[Opening Raw data section]
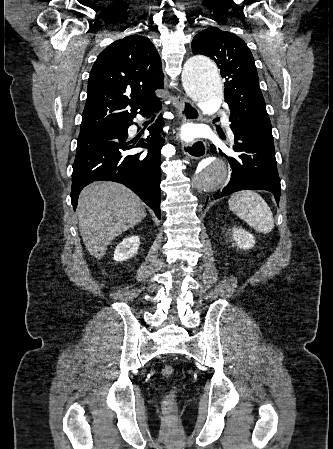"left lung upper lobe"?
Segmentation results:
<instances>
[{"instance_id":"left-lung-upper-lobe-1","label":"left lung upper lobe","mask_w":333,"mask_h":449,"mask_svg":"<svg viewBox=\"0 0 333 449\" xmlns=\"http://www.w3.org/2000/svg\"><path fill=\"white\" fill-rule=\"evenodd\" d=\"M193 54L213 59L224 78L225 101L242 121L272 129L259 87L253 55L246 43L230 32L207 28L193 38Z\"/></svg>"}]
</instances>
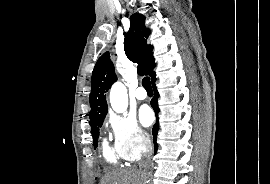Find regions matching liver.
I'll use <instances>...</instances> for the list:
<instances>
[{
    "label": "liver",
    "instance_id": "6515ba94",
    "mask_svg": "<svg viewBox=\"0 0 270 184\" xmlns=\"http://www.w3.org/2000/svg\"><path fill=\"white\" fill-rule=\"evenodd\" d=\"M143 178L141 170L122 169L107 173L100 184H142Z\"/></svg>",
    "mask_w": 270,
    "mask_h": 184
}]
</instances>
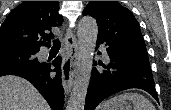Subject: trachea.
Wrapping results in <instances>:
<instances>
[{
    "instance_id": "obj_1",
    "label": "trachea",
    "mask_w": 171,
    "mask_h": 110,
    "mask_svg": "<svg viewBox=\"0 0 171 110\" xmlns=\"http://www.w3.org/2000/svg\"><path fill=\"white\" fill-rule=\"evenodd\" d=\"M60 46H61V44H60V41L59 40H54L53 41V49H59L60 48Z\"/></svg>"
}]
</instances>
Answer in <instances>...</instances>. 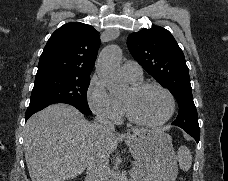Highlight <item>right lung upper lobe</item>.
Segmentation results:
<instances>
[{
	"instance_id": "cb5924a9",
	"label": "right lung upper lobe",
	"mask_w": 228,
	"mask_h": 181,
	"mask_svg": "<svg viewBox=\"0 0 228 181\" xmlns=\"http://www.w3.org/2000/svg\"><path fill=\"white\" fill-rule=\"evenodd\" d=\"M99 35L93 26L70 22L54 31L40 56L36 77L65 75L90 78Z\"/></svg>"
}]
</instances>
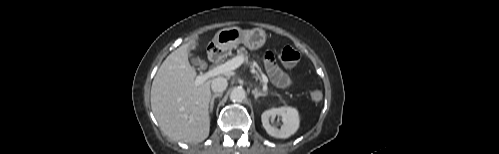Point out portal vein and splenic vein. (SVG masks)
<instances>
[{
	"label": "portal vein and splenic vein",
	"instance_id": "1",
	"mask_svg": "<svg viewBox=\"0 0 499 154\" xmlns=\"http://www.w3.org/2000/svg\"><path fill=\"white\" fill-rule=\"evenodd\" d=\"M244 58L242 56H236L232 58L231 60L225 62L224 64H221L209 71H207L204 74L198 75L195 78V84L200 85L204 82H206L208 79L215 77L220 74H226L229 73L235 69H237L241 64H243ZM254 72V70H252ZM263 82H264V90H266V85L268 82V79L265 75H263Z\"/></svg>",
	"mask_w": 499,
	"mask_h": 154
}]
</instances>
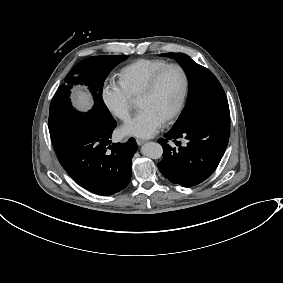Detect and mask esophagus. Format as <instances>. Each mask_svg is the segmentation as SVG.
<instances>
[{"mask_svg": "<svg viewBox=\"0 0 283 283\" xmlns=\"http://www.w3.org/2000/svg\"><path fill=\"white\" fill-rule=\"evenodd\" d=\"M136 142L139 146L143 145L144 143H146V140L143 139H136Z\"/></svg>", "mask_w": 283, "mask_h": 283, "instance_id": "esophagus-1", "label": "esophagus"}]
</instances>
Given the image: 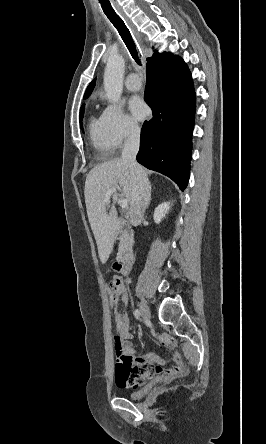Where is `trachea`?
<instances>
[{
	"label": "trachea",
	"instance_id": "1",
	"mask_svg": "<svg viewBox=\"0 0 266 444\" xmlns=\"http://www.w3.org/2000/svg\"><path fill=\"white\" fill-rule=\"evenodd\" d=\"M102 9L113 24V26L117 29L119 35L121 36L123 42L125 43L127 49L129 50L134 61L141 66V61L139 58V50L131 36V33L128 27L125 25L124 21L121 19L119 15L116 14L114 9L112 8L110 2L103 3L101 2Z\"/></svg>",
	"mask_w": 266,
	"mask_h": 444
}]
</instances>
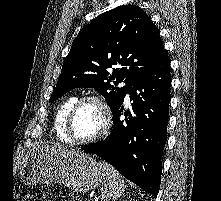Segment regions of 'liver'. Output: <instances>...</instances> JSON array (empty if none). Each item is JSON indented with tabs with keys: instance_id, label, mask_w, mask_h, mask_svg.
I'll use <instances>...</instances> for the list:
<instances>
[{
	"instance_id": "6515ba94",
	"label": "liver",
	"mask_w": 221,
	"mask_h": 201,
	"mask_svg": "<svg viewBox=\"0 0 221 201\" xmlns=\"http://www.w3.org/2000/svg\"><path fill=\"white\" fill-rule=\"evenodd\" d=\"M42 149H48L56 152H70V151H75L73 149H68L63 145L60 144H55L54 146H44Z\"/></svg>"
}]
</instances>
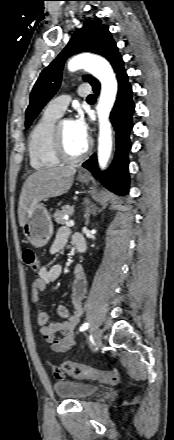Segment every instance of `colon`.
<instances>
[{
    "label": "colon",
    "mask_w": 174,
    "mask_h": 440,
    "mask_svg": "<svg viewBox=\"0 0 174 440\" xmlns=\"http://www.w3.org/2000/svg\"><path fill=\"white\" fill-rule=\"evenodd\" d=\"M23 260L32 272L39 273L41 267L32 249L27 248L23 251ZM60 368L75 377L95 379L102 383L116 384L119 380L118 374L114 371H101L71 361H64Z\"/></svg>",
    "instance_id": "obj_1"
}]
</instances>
[Closing Raw data section]
▶ To do
Please return exactly, and only, the lines from the one containing "Segment regions of" through the end of the records, with both end lines kept and every picture dropped.

▶ Written answer
Segment regions of 'liver'. Output: <instances>...</instances> JSON array (empty if none). Each item is JSON indented with tabs with keys: instance_id, label, mask_w, mask_h, mask_svg.
I'll use <instances>...</instances> for the list:
<instances>
[{
	"instance_id": "6515ba94",
	"label": "liver",
	"mask_w": 221,
	"mask_h": 201,
	"mask_svg": "<svg viewBox=\"0 0 221 201\" xmlns=\"http://www.w3.org/2000/svg\"><path fill=\"white\" fill-rule=\"evenodd\" d=\"M42 149H48L56 152H70V151H75L73 149H68L63 145L60 144H55L54 146H44Z\"/></svg>"
}]
</instances>
Segment every instance of `colon`.
<instances>
[{
    "label": "colon",
    "mask_w": 174,
    "mask_h": 440,
    "mask_svg": "<svg viewBox=\"0 0 174 440\" xmlns=\"http://www.w3.org/2000/svg\"><path fill=\"white\" fill-rule=\"evenodd\" d=\"M23 260L32 272L39 273L41 267L32 249L27 248L23 251ZM60 368L75 377L95 379L102 383L116 384L119 380L118 374L114 371H101L71 361H64Z\"/></svg>",
    "instance_id": "obj_1"
}]
</instances>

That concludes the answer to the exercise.